▶ What this task involves
Scan the records for "nÃªn" and copy each line that contains it.

▶ Data provided
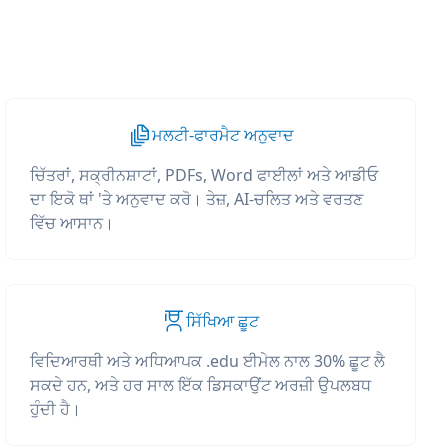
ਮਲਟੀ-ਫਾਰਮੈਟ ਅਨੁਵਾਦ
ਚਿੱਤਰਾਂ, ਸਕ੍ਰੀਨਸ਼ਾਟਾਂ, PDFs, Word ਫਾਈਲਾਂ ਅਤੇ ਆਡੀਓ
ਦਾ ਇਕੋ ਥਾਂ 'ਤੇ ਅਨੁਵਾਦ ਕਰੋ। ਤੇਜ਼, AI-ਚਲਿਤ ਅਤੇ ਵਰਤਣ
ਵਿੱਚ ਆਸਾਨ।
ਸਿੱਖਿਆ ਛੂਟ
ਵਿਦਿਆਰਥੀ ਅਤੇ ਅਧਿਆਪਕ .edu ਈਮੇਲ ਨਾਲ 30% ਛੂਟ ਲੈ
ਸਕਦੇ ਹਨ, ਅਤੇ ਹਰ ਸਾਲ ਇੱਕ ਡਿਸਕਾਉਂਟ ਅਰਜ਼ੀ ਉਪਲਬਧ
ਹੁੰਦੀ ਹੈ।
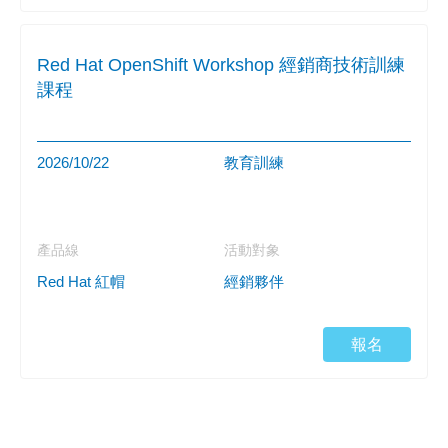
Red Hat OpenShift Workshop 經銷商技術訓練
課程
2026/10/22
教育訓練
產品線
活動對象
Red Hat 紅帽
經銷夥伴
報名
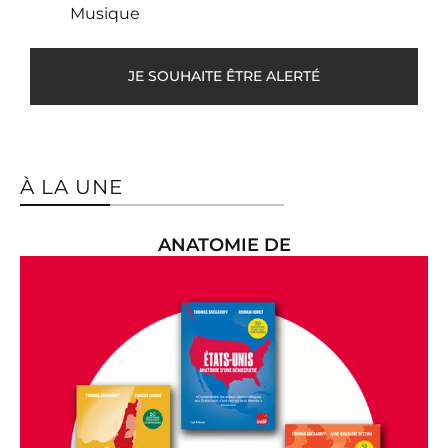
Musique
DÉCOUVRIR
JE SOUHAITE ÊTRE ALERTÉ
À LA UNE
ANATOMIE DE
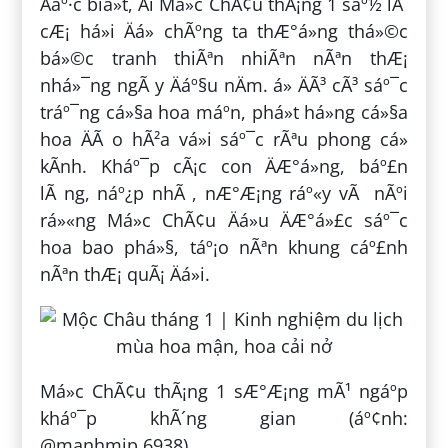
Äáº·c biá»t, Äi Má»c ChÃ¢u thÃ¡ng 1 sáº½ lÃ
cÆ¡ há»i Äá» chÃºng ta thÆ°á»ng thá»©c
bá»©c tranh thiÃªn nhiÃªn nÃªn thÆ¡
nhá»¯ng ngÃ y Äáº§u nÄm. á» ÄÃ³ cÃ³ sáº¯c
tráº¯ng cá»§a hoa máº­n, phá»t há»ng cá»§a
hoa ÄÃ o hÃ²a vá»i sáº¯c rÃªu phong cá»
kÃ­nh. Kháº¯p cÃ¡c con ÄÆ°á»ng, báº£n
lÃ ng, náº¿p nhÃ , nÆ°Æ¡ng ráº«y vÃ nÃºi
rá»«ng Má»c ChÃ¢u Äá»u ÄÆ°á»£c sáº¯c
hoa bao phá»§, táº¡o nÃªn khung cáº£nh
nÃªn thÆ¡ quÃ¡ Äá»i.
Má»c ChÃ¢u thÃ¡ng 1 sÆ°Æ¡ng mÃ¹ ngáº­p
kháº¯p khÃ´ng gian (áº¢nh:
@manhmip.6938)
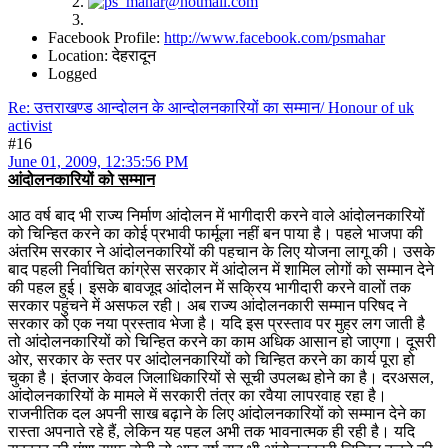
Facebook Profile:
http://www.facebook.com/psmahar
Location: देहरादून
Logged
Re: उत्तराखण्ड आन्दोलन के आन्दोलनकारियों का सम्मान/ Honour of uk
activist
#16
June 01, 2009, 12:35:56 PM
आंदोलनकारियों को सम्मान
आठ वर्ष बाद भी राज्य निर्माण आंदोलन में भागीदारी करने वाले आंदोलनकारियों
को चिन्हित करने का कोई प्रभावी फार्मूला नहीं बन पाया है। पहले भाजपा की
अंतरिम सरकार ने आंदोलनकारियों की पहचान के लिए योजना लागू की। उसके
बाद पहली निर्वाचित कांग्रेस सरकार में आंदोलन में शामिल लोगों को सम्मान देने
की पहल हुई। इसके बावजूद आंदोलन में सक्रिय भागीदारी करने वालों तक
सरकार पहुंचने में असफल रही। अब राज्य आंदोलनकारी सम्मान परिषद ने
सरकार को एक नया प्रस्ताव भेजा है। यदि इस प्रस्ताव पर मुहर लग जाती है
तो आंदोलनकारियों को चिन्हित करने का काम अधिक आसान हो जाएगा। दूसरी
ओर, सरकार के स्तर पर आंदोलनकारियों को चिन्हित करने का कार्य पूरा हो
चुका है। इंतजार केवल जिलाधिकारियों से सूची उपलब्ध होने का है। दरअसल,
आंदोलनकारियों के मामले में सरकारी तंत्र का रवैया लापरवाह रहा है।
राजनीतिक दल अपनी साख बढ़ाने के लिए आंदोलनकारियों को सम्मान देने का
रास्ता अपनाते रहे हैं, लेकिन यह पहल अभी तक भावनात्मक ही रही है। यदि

▶ Reply to the exercise
bá»©c tranh thiÃªn nhiÃªn nÃªn thÆ¡
hoa bao phá»§, táº¡o nÃªn khung cáº£nh
nÃªn thÆ¡ quÃ¡ Äá»i.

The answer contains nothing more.